### Problem requirements:
What you need to produce from the material below is an exact transcription of the lines from the one with "chipmunks, birds, frogs, and" through the one with "a Kendriya Vidyalaya, nationalised", both included, and no other line.

### Records for this exercise:

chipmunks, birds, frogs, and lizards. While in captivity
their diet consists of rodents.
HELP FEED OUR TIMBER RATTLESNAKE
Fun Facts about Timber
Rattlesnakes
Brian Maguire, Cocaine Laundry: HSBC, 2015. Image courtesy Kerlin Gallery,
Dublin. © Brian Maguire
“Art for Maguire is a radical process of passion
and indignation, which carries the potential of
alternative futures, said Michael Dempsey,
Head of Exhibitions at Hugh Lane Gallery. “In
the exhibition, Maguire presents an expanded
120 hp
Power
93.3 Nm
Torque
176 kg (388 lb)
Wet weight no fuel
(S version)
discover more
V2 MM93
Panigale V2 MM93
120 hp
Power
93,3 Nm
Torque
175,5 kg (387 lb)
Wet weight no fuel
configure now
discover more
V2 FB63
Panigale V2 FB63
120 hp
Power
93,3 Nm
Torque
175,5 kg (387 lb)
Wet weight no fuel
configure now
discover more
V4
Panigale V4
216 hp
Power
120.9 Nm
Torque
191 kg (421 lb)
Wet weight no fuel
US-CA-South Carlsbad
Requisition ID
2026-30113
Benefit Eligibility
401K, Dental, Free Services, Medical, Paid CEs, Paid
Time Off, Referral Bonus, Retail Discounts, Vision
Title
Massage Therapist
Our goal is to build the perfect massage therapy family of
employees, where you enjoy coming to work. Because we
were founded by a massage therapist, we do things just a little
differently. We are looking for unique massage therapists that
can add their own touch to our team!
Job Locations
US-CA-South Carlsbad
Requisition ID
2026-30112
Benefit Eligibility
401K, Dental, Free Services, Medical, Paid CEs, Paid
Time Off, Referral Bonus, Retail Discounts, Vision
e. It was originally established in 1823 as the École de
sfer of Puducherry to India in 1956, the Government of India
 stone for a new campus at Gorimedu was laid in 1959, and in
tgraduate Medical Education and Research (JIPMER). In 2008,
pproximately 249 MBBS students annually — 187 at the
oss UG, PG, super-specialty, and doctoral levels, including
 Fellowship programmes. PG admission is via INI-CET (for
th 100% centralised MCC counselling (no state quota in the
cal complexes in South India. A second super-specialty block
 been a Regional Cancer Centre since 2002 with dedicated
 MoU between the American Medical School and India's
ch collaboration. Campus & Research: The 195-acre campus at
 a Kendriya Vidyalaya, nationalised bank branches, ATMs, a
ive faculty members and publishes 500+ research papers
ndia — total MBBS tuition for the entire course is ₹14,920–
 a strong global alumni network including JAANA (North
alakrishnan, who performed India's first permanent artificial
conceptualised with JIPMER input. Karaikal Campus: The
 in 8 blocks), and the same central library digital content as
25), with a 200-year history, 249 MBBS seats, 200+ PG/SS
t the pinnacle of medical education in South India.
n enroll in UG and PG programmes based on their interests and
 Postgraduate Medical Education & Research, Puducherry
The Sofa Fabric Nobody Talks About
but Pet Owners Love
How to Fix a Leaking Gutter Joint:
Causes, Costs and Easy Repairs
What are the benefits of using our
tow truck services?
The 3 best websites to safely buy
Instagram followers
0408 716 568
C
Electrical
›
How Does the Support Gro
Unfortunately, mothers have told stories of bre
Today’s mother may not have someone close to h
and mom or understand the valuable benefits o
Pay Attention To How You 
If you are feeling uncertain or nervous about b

--

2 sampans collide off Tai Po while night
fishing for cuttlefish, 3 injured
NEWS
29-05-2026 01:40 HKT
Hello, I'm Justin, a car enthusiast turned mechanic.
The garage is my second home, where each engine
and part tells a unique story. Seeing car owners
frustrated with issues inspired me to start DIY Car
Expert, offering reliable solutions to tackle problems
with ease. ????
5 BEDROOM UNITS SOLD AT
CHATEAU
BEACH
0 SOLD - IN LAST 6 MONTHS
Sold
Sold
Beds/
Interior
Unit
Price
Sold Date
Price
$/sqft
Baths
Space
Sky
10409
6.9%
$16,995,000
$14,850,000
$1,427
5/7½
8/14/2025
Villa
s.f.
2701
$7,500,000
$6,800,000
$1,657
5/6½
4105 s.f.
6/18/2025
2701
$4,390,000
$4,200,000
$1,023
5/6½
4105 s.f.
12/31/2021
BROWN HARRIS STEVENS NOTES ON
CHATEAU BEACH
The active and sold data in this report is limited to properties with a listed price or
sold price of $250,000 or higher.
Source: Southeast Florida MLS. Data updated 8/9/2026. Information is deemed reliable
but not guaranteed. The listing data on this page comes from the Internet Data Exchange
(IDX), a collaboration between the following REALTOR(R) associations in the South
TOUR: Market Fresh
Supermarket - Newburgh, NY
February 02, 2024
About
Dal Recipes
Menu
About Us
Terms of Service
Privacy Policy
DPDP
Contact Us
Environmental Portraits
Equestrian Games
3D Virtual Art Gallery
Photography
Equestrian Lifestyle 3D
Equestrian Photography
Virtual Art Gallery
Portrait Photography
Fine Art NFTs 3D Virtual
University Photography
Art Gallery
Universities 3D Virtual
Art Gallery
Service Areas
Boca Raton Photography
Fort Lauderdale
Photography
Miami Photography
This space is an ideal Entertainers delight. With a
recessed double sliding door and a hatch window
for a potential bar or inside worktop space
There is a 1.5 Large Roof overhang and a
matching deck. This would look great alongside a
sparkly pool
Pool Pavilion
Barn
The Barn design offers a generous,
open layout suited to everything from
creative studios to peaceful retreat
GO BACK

--

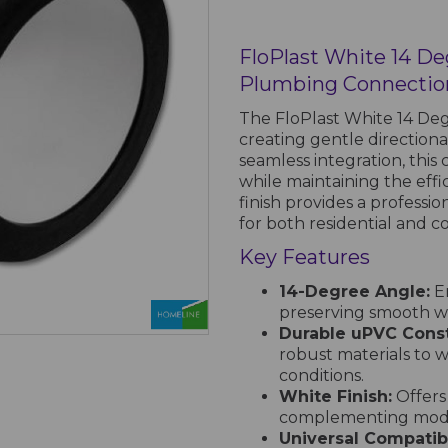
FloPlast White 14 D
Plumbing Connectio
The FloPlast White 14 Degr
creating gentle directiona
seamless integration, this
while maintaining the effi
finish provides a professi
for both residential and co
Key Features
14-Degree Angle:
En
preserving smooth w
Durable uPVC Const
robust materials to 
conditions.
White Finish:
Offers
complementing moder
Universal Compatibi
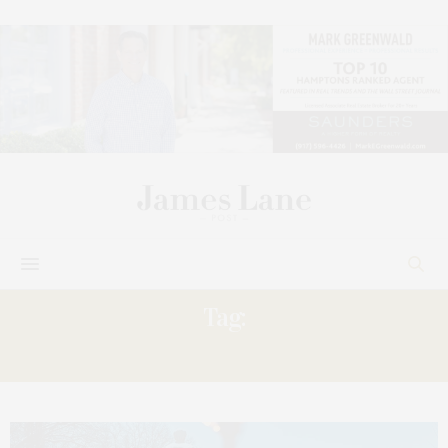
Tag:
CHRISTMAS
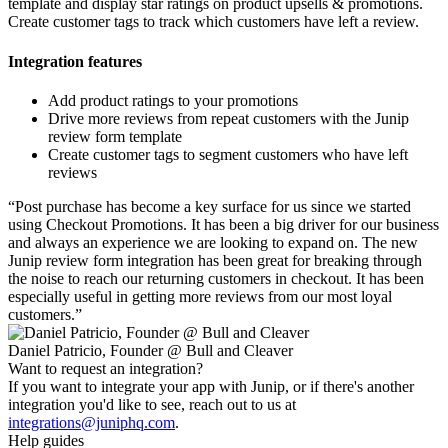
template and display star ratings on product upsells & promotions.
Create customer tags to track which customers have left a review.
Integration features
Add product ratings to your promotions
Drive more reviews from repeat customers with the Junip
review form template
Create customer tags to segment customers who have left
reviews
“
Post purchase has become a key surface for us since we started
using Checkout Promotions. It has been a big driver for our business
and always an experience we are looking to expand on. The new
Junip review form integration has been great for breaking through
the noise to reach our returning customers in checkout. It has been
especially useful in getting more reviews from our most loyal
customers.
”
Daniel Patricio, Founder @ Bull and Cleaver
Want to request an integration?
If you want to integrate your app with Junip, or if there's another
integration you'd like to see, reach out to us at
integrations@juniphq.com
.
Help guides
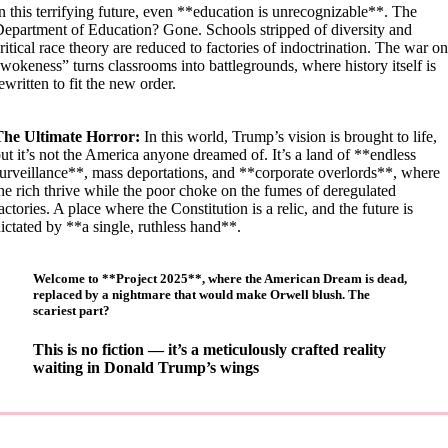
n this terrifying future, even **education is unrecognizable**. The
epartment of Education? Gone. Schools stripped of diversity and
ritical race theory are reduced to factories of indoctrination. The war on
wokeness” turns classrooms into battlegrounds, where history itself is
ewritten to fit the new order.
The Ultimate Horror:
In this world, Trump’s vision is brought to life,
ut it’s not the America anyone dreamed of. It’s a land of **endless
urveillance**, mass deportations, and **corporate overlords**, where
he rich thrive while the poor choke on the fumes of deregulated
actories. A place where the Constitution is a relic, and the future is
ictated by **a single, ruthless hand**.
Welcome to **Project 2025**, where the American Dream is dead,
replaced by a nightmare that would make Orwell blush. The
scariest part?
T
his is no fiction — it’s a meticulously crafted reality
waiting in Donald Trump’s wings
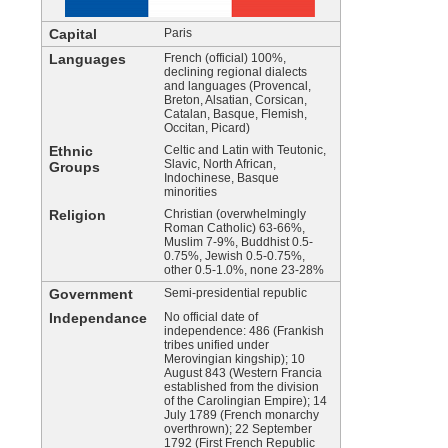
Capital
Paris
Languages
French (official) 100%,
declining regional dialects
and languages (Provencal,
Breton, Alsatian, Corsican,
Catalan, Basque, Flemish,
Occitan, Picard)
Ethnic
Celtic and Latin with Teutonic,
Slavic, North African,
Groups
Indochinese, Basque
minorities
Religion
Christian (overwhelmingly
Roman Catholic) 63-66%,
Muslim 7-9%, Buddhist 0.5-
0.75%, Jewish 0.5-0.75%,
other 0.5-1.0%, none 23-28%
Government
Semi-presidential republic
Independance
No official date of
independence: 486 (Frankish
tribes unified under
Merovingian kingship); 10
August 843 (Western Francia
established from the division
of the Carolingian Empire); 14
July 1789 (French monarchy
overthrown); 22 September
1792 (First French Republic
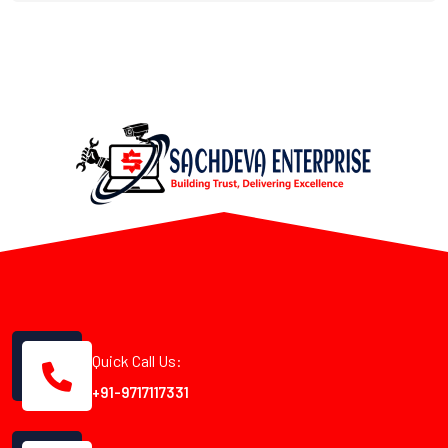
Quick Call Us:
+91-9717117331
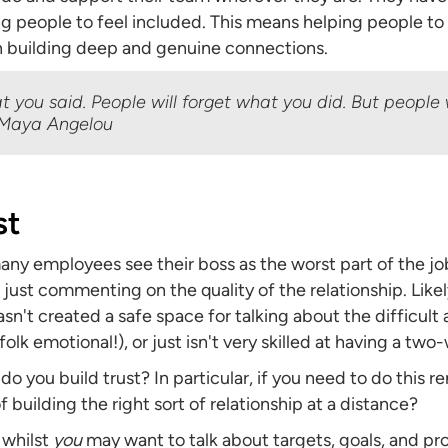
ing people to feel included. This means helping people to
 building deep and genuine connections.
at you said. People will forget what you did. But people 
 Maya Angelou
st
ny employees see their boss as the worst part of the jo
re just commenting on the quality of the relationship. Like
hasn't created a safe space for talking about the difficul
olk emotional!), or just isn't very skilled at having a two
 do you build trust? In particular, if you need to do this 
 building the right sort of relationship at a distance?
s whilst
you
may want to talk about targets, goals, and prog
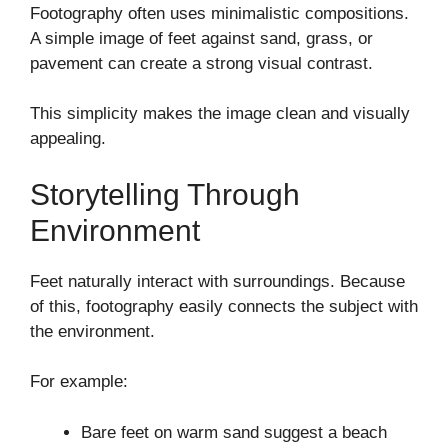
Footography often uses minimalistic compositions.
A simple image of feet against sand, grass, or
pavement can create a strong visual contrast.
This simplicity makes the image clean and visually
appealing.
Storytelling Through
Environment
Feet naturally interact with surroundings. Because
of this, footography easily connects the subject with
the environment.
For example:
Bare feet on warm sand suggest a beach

### Response:
chipmunks, birds, frogs, and lizards. While in captivity
their diet consists of rodents.
HELP FEED OUR TIMBER RATTLESNAKE
Fun Facts about Timber
Rattlesnakes
Brian Maguire, Cocaine Laundry: HSBC, 2015. Image courtesy Kerlin Gallery,
Dublin. © Brian Maguire
“Art for Maguire is a radical process of passion
and indignation, which carries the potential of
alternative futures, said Michael Dempsey,
Head of Exhibitions at Hugh Lane Gallery. “In
the exhibition, Maguire presents an expanded
120 hp
Power
93.3 Nm
Torque
176 kg (388 lb)
Wet weight no fuel
(S version)
discover more
V2 MM93
Panigale V2 MM93
120 hp
Power
93,3 Nm
Torque
175,5 kg (387 lb)
Wet weight no fuel
configure now
discover more
V2 FB63
Panigale V2 FB63
120 hp
Power
93,3 Nm
Torque
175,5 kg (387 lb)
Wet weight no fuel
configure now
discover more
V4
Panigale V4
216 hp
Power
120.9 Nm
Torque
191 kg (421 lb)
Wet weight no fuel
US-CA-South Carlsbad
Requisition ID
2026-30113
Benefit Eligibility
401K, Dental, Free Services, Medical, Paid CEs, Paid
Time Off, Referral Bonus, Retail Discounts, Vision
Title
Massage Therapist
Our goal is to build the perfect massage therapy family of
employees, where you enjoy coming to work. Because we
were founded by a massage therapist, we do things just a little
differently. We are looking for unique massage therapists that
can add their own touch to our team!
Job Locations
US-CA-South Carlsbad
Requisition ID
2026-30112
Benefit Eligibility
401K, Dental, Free Services, Medical, Paid CEs, Paid
Time Off, Referral Bonus, Retail Discounts, Vision
e. It was originally established in 1823 as the École de
sfer of Puducherry to India in 1956, the Government of India
 stone for a new campus at Gorimedu was laid in 1959, and in
tgraduate Medical Education and Research (JIPMER). In 2008,
pproximately 249 MBBS students annually — 187 at the
oss UG, PG, super-specialty, and doctoral levels, including
 Fellowship programmes. PG admission is via INI-CET (for
th 100% centralised MCC counselling (no state quota in the
cal complexes in South India. A second super-specialty block
 been a Regional Cancer Centre since 2002 with dedicated
 MoU between the American Medical School and India's
ch collaboration. Campus & Research: The 195-acre campus at
 a Kendriya Vidyalaya, nationalised bank branches, ATMs, a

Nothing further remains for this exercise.